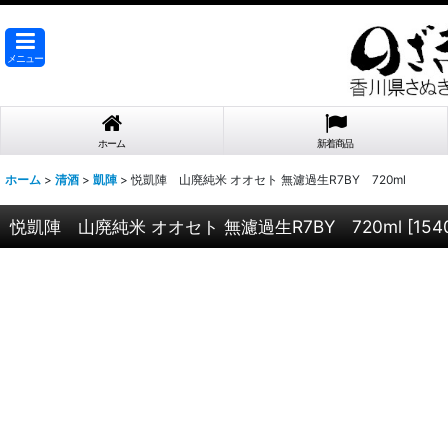
メニュー
ホーム
新着商品
ホーム
>
清酒
>
凱陣
>
悦凱陣 山廃純米 オオセト 無濾過生R7BY 720ml
悦凱陣 山廃純米 オオセト 無濾過生R7BY 720ml
[
154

····················

Directions for this task
All of the entries must be reproduced exactly, apart from the pictures, which are to be dropped.

Result for this task
メニュー
ホーム
新着商品
ホーム
>
清酒
>
凱陣
>
悦凱陣 山廃純米 オオセト 無濾過生R7BY 720ml
悦凱陣 山廃純米 オオセト 無濾過生R7BY 720ml
[
154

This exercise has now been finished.